Many experts consider depression to be one of the biggest public health concerns of the 21st century. According to the World Health Organization, depression, which is characterized by a persistent state of pessimism and inactivity, is the leading cause of disability worldwide and a significant contributor to disease. Moreover, it is on the increase. An estimated 350 million people suffer from depression globally, and that number isn’t shrinking.

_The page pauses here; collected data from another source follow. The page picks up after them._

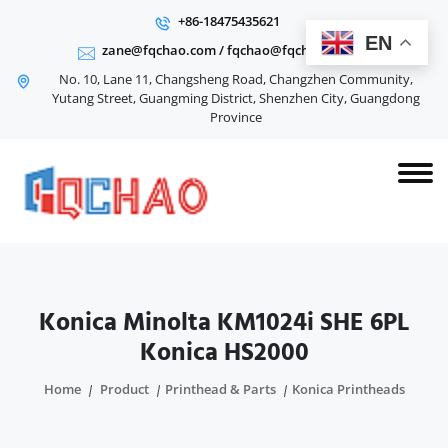
+86-18475435621
EN
zane@fqchao.com
/
fqchao@fqchao.com
No. 10, Lane 11, Changsheng Road, Changzhen Community,
Yutang Street, Guangming District, Shenzhen City, Guangdong
Province
Konica Minolta KM1024i SHE 6PL
Konica HS2000
Home
Product
Printhead & Parts
Konica Printheads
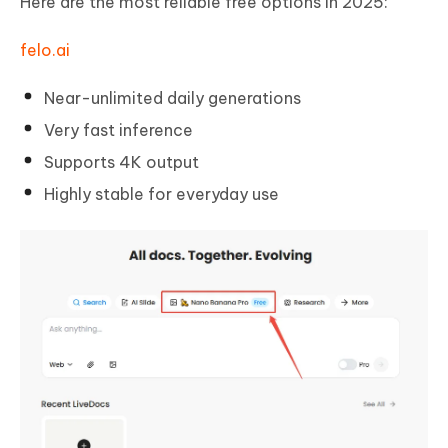
Here are the most reliable free options in 2025:
felo.ai
Near-unlimited daily generations
Very fast inference
Supports 4K output
Highly stable for everyday use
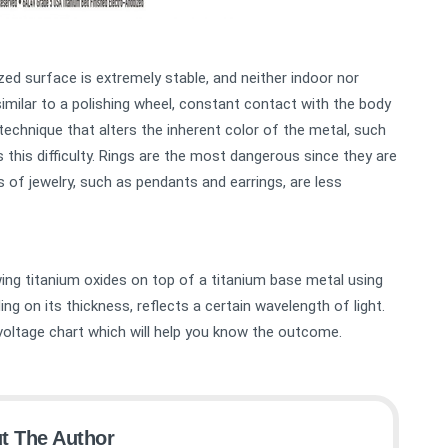
zed surface is extremely stable, and neither indoor nor
similar to a polishing wheel, constant contact with the body
echnique that alters the inherent color of the metal, such
as this difficulty. Rings are the most dangerous since they are
s of jewelry, such as pendants and earrings, are less
wing titanium oxides on top of a titanium base metal using
ding on its thickness, reflects a certain wavelength of light.
g voltage chart which will help you know the outcome.
t The Author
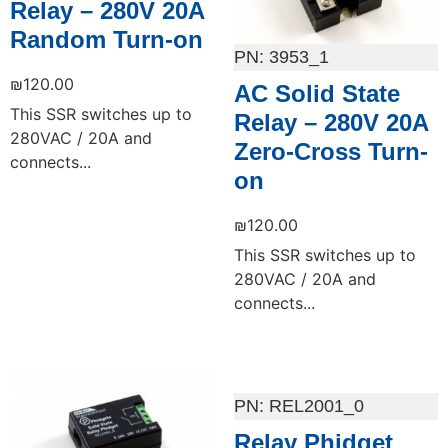
Relay – 280V 20A
Random Turn-on
3953_1
₪
120.00
AC Solid State
This SSR switches up to
Relay – 280V 20A
280VAC / 20A and
Zero-Cross Turn-
connects...
on
₪
120.00
This SSR switches up to
280VAC / 20A and
connects...
Add to cart
Add to cart
REL2001_0
Relay Phidget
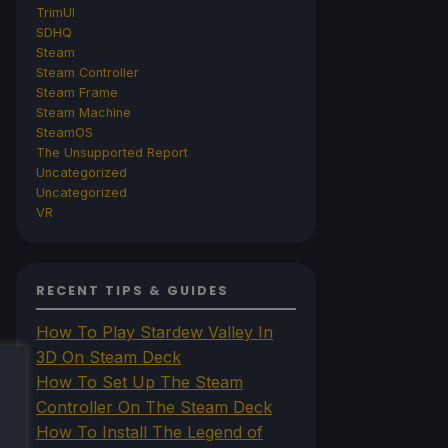
TrimUI
SDHQ
Steam
Steam Controller
Steam Frame
Steam Machine
SteamOS
The Unsupported Report
Uncategorized
Uncategorized
VR
RECENT TIPS & GUIDES
How To Play Stardew Valley In
3D On Steam Deck
How To Set Up The Steam
Controller On The Steam Deck
How To Install The Legend of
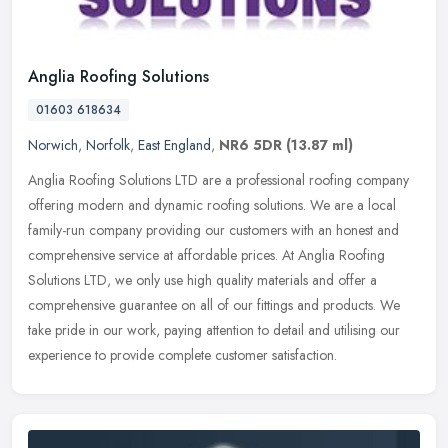
Anglia Roofing Solutions
01603 618634
Norwich
,
Norfolk
,
East England
,
NR6 5DR
(13.87 ml)
Anglia Roofing Solutions LTD are a professional roofing company
offering modern and dynamic roofing solutions. We are a local
family-run company providing our customers with an honest and
comprehensive service at affordable prices. At Anglia Roofing
Solutions LTD, we only use high quality materials and offer a
comprehensive guarantee on all of our fittings and products. We
take pride in our work, paying attention to detail and utilising our
experience to provide complete customer satisfaction.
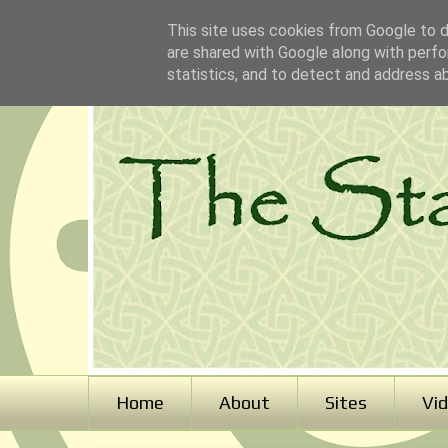
This site uses cookies from Google to de
are shared with Google along with perfo
statistics, and to detect and address a
Home
About
Sites
Vi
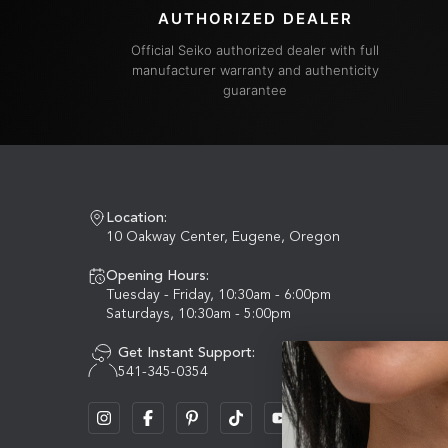
AUTHORIZED DEALER
Official Seiko authorized dealer with full
manufacturer warranty and authenticity
guarantee
Location:
10 Oakway Center, Eugene, Oregon
Opening Hours:
Tuesday - Friday, 10:30am - 6:00pm
Saturdays, 10:30am - 5:00pm
Get Instant Support:
541-345-0354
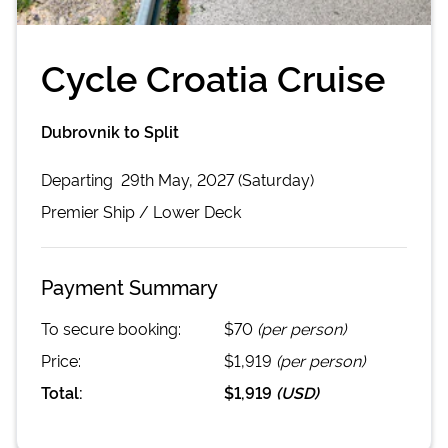
Cycle Croatia Cruise
Dubrovnik to Split
Departing
29th May, 2027 (Saturday)
Premier
Ship /
Lower Deck
Payment Summary
To secure booking:
$70
(per person)
Price:
$1,919
(per person)
Total:
$1,919
(
USD
)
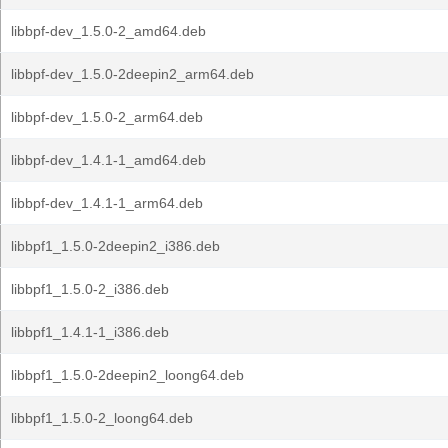
libbpf-dev_1.5.0-2_amd64.deb
libbpf-dev_1.5.0-2deepin2_arm64.deb
libbpf-dev_1.5.0-2_arm64.deb
libbpf-dev_1.4.1-1_amd64.deb
libbpf-dev_1.4.1-1_arm64.deb
libbpf1_1.5.0-2deepin2_i386.deb
libbpf1_1.5.0-2_i386.deb
libbpf1_1.4.1-1_i386.deb
libbpf1_1.5.0-2deepin2_loong64.deb
libbpf1_1.5.0-2_loong64.deb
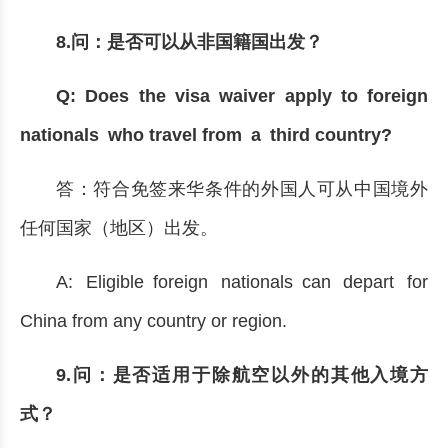
8.问：是否可以从非国籍国出发？
Q: Does the visa waiver apply to foreign
nationals who travel from a third country?
答：符合免签来华条件的外国人可从中国境外
任何国家（地区）出发。
A: Eligible foreign nationals can depart for
China from any country or region.
9.问：是否适用于除航空以外的其他入境方
式？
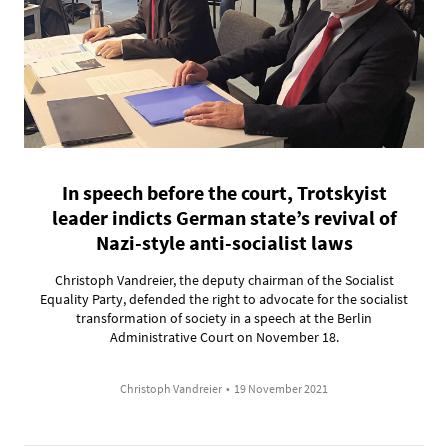
In speech before the court, Trotskyist
leader indicts German state’s revival of
Nazi-style anti-socialist laws
Christoph Vandreier, the deputy chairman of the Socialist
Equality Party, defended the right to advocate for the socialist
transformation of society in a speech at the Berlin
Administrative Court on November 18.
Christoph Vandreier
•
19 November 2021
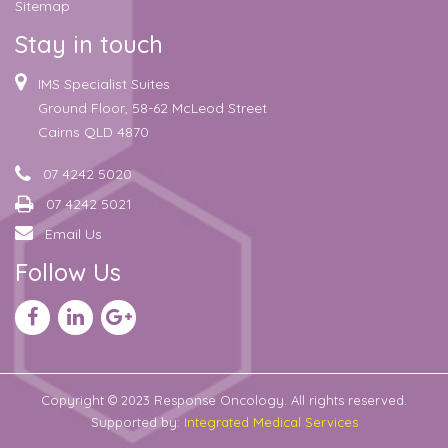
Sitemap
Stay in touch
IMS Specialist Suites
Ground Floor, 58-62 McLeod Street
Cairns QLD 4870
07 4242 5020
07 4242 5021
Email Us
Follow Us
Copyright © 2023 Response Oncology. All rights reserved.
Supported by:
Integrated Medical Services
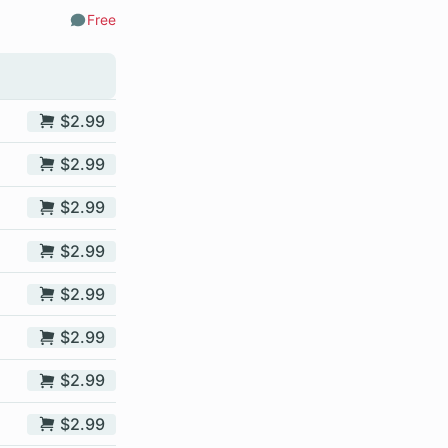
Free
Comments
$2.99
$2.99
$2.99
$2.99
$2.99
$2.99
$2.99
$2.99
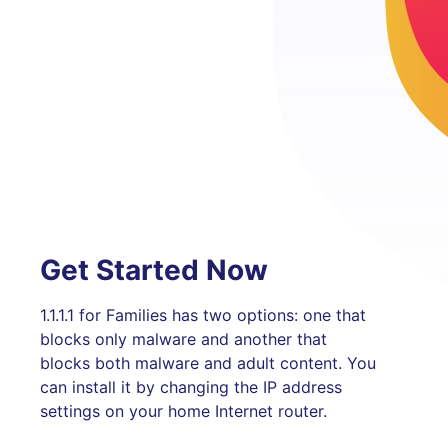
Get Started Now
1.1.1.1 for Families has two options: one that
blocks only malware and another that
blocks both malware and adult content. You
can install it by changing the IP address
settings on your home Internet router.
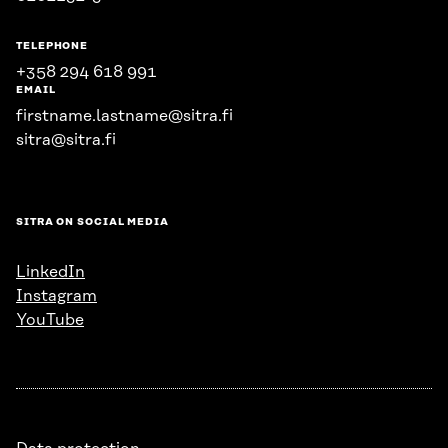
TELEPHONE
+358 294 618 991
EMAIL
firstname.lastname@sitra.fi
sitra@sitra.fi
SITRA ON SOCIAL MEDIA
LinkedIn
Instagram
YouTube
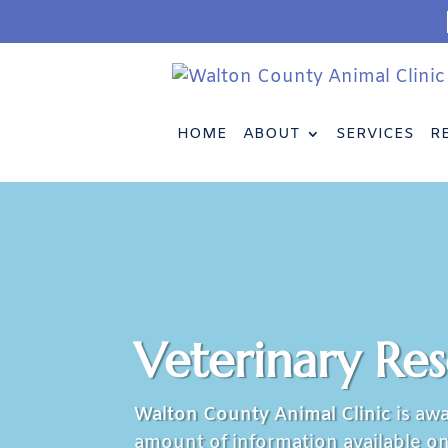
HOME
ABOUT
SERVICES
R
Veterinary Re
Walton County Animal Clinic
is awa
amount of information available on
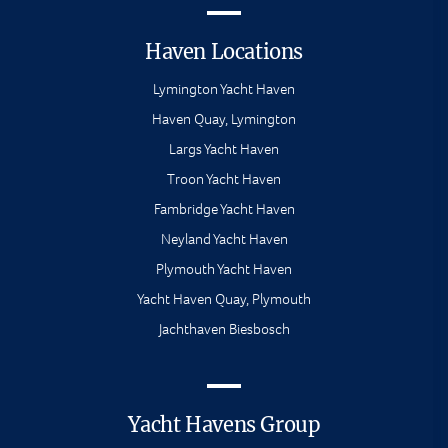
Haven Locations
Lymington Yacht Haven
Haven Quay, Lymington
Largs Yacht Haven
Troon Yacht Haven
Fambridge Yacht Haven
Neyland Yacht Haven
Plymouth Yacht Haven
Yacht Haven Quay, Plymouth
Jachthaven Biesbosch
Yacht Havens Group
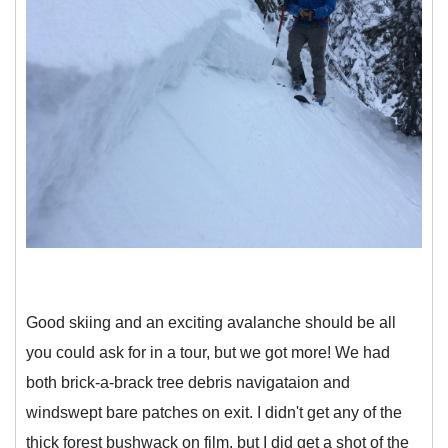
Good skiing and an exciting avalanche should be all
you could ask for in a tour, but we got more! We had
both brick-a-brack tree debris navigataion and
windswept bare patches on exit. I didn't get any of the
thick forest bushwack on film, but I did get a shot of the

Though the roots of depression are often complex and, in some cases, derived from external circumstances (for example, many of us are unhappy with the state of the world and our inability to change it as individuals), deficiencies in certain mood-regulating nutrients are also significant contributors to depression. Simply taking one or more of the following natural supplements, for instance, can help treat the low moods that have plagued our lives for years.
Thanks to ongoing soil erosion, the essential macromineral magnesium, which was once abundant in most of our whole foods, is now seriously lacking in the Western diet. In fact, the American Chiropractic Society estimates that 68 to 80 percent of the American population suffers from a magnesium deficiency, which has been linked to depression.
For example, a new study published in the Journal of the American Board of Family Medicine in March 2015 showed that there is a “significant association between very low magnesium intake and depression, especially in younger adults.” Additionally, a review published in Pharmacological Reports in 2013 concluded that “magnesium preparations seem to be a valuable addition to the pharmacological armamentarium for management of depression.”
The most bio-available forms of magnesium on the market today (and thus the most effective for treating depression) are magnesium citrate, taurate, malate, glycinate, threonate, chloride, and carbonate.
Omega-3 Fatty Acids
Numerous studies show that EPA, DHA, and ALA (the three essential chemicals that comprise the omega-3 fatty acid group) have considerable mood-boosting properties. A review featured in CNS Neuroscience & Therapeutics, for instance, compiled three studies proving that omega-3 fatty acid supplements were more effective than placebos at treating depression in both children and adults. These results shouldn’t be too surprising considering that our brain tissues (including our brain cell membranes) are actually made from omega-3 fatty acids.
Since our bodies cannot make omega-3 fatty acids themselves, we need to obtain them from whole foods and supplements. Undoubtedly the world’s best source of omega-3 fatty acids, and thus one of the best natural remedies for depression, is fish oil. Purified triglyceride forms of fish oil tend to be cleaner and better-absorbed than the standard ethyl ester forms.
S-adenosylmethionine, or SAMe, is a chemical present in every cell in our bodies. Through a complex series of metabolic reactions, it is converted into the mood-regulating chemicals serotonin, dopamine, and norepinephrine, which maintain cognitive function. Consequently, depression is often the first sign of a SAMe deficiency. In fact, studies have shown that individuals diagnosed with clinical depression often contain unusually low levels of SAMe in their brains.
Therapeutic doses of SAMe range from 400 to 1,300 milligrams per day. For optimum results, take SAMe in conjunction with a B vitamin complex, since certain B vitamins (especially B6, B12, and folic acid) can prevent SAMe from converting into homocysteine, an amino acid implicated in atherosclerosis and other cardiovascular issues.